01. About

I earned my M.S. in Robotics from Northwestern University and my B.S. with honors in Mechanical Engineering with a Computer Science minor from The Ohio State University. Most recently I was a robotics software engineer at a stealth startup, shipping VLA and diffusion-policy stacks and real-time perception for dual-arm manipulation on hardware.

02. Experience

  1. Jan 2025 — Dec 2025

    Robotics Software Engineer · Stealth startup

    Fine-tuned VLA models (pi0 family) for dual xArm7 manipulation; built synthetic data pipelines with SAM2 / CUTIE; improved diffusion policies with segmentation cues; real-time perception with FoundationPose and Grounded-SAM for precise grasping.

    Details
  2. Sept 2023 — Dec 2024

    M.S. in Robotics · Northwestern University

    Coursework and research in SLAM, manipulation, machine learning, and computer vision.

  3. Sep 2019 — May 2023

    B.S. Mechanical Engineering, Minor in CS · The Ohio State University

    Path planning and control for mobile robots; robotic arm design; deep learning for perception.

03. Projects

OpenArm Master–Slave Teleoperation

OpenArm Master–Slave Teleoperation

Teleoperation · Imitation learning · VR · Simulation

Low-cost, high-fidelity master–slave teleoperation on the OpenArm platform for imitation learning: a custom Dynamixel master and VR teleop (6‑DoF over ROS 2), synchronized RGB + joint logging, LeRobot Diffusion/VLA training, and full deploy. Isaac Sim complements hardware with VR teleoperation and dataset collection.

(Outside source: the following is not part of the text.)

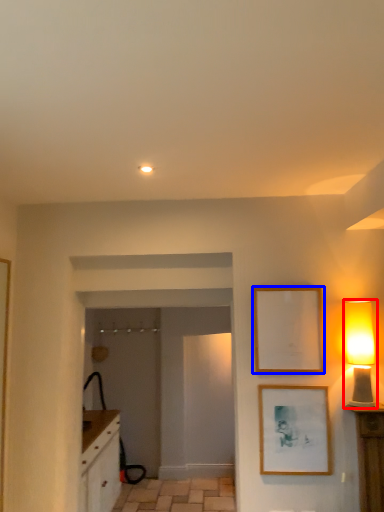 Question: Which object is closer to the camera taking this photo, table lamp (highlighted by a red box) or picture frame (highlighted by a blue box)?

Choices:
 (A) table lamp
 (B) picture frame

Answer: (A)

Ergodic Imitation with 7-DoF Franka Arm

Ergodic Imitation with 7-DoF Franka Arm

Imitation learning · Ergodic control · Haptic teleoperation

Leveraged ergodic imitation to learn from both positive and negative demonstrations. Built a haptic-guided teleoperation rig where one 7-DoF Franka in impedance mode is mirrored by a second Franka, then trained robust task models with the ergodic metric — a measure of information content in motion.

Impedance Control

Impedance Control

Impedance control · Compliant manipulation · Franka Emika

Implemented impedance control on a 7-DoF Franka Emika collaborative arm. Compliant interaction enables safe contact with humans and objects, and serves as the substrate for downstream haptic teleoperation and learning-from-demonstration work.

Implementing SLAM from Scratch

Implementing SLAM from Scratch

Extended Kalman Filter · SLAM · Simulation · C++

Built an Extended Kalman Filter SLAM stack from scratch in C++ as a set of ROS packages — turtlelib (SE(2) math), odometry, sensor models, and EKF estimation — validated in simulation on a TurtleBot navigating a landmark-rich environment.

3D-Bin-Packing

3D-Bin-Packing

Computer Vision · Manipulation · NP-hard

Solved the 3D bin-packing optimization problem on a Franka Emika Panda. Computer vision detects object dimension and pose; MoveIt2 plans collision-free trajectories that pack items efficiently into a container while minimizing wasted space.

KUKA youBot Mobile Manipulation

KUKA youBot Mobile Manipulation

Trajectory planning · Feedforward control

Trajectory planning, odometry, and feedforward + feedback control for a KUKA youBot — a mecanum-wheel mobile base with a 5R arm. The robot picks up a block at a known pose, transports it across the workspace, and places it at a target location.

Jack In a Box

Jack In a Box

Dynamics · Simulation

Simulated a jack bouncing inside a moving box from first principles. Derived configuration frames and Lagrangian dynamics, then integrated the equations of motion over a 10 s horizon at a 0.01 s timestep, capturing collision and contact behavior.

Botrista

Botrista

Computer vision · Manipulation · Motion planning

Used a Franka Emika Panda to brew pour-over coffee end-to-end. Computer vision with AprilTags localizes each tool; a custom MoveIt wrapper drives a multi-step recipe (grind → kettle → pour → discard). Built with a team of five over three weeks.

Robot Pen Stealer

Robot Pen Stealer

Computer vision · Depth sensing · Manipulation

Tracked a purple pen in 3D with an Intel RealSense depth camera and commanded an Interbotix arm via the xs toolbox to grasp it in real time. Inverse kinematics maps the live target pose to joint commands for closed-loop pursuit.

RRT

RRT

Path Planning

Implemented Rapidly-Exploring Random Trees for path planning from scratch — tree growth, collision checking, and goal biasing — and demonstrated the algorithm on multi-obstacle 2D maps with both basic and goal-biased variants.